(Transcribed page contents)
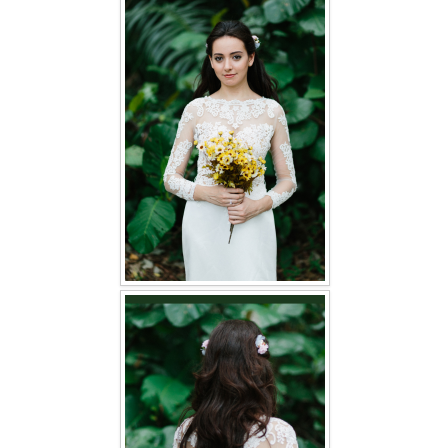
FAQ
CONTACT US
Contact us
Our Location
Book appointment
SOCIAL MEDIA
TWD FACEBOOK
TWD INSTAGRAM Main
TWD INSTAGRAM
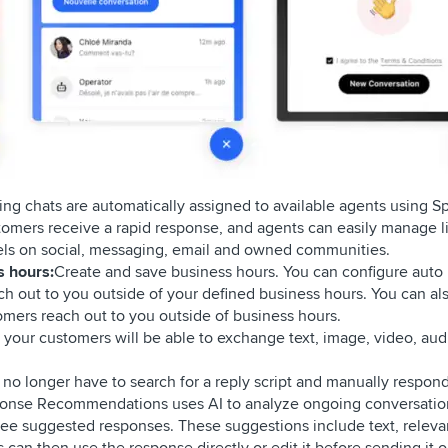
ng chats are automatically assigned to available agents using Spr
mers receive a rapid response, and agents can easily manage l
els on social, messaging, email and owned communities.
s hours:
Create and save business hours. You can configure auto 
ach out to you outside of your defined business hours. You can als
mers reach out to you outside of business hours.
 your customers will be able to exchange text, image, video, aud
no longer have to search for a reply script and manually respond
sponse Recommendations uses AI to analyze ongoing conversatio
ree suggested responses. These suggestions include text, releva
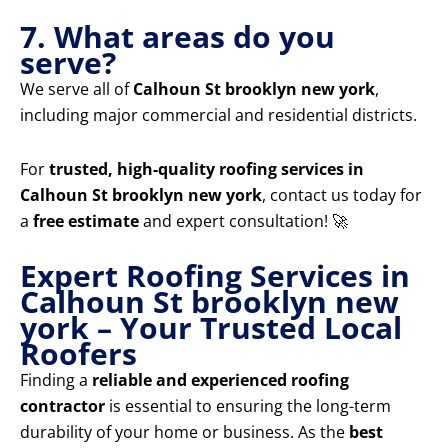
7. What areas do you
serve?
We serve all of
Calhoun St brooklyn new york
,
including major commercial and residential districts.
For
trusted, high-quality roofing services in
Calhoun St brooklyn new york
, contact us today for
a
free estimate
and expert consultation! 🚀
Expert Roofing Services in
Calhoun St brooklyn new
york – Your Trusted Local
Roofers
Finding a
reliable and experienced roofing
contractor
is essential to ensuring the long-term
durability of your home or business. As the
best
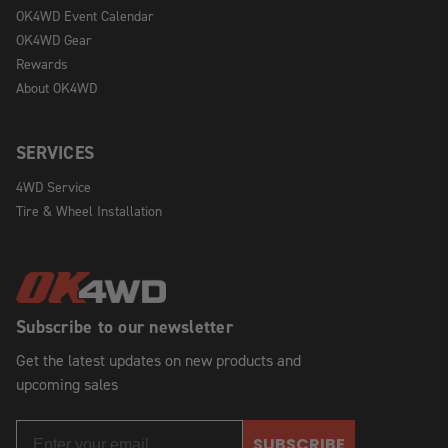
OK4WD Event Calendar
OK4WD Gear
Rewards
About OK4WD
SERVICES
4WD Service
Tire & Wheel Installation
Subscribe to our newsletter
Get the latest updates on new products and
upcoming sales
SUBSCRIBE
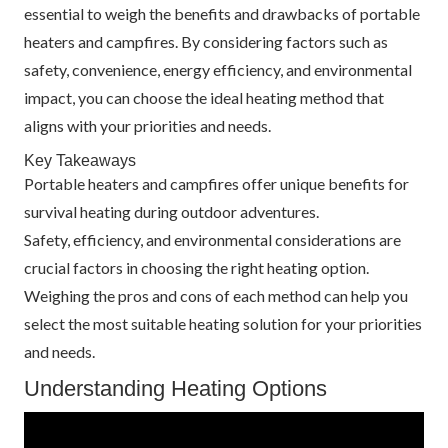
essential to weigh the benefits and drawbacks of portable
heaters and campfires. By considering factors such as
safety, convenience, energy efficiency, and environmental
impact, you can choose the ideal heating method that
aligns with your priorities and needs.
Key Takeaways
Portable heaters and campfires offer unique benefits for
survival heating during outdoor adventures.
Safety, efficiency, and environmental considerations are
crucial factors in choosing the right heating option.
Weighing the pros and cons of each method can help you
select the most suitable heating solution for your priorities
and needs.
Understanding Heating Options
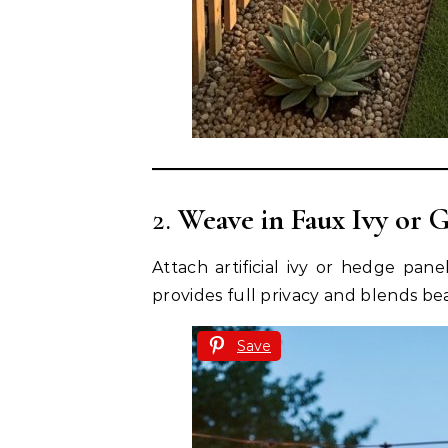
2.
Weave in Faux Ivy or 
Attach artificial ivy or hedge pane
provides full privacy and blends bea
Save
* * *
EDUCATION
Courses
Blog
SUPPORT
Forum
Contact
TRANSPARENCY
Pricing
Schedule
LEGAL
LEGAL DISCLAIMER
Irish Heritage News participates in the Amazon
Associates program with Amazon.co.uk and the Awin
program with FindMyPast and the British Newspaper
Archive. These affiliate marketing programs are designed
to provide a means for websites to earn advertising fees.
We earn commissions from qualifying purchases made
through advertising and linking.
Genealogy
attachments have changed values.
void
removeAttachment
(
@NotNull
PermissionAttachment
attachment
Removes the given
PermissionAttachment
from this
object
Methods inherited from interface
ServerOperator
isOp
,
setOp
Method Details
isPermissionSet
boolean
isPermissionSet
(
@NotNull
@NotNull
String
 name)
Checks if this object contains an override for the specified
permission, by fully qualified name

ABOUT THIS TASK: Look above for the line with "Tire & Wheel Installation"; quote it and every line after it, stopping after the line with "impact, you can", exactly, with nothing added and without pictures.

TASK RESULT:
Tire & Wheel Installation
Subscribe to our newsletter
Get the latest updates on new products and
upcoming sales
SUBSCRIBE
essential to weigh the benefits and drawbacks of portable
heaters and campfires. By considering factors such as
safety, convenience, energy efficiency, and environmental
impact, you can choose the ideal heating method that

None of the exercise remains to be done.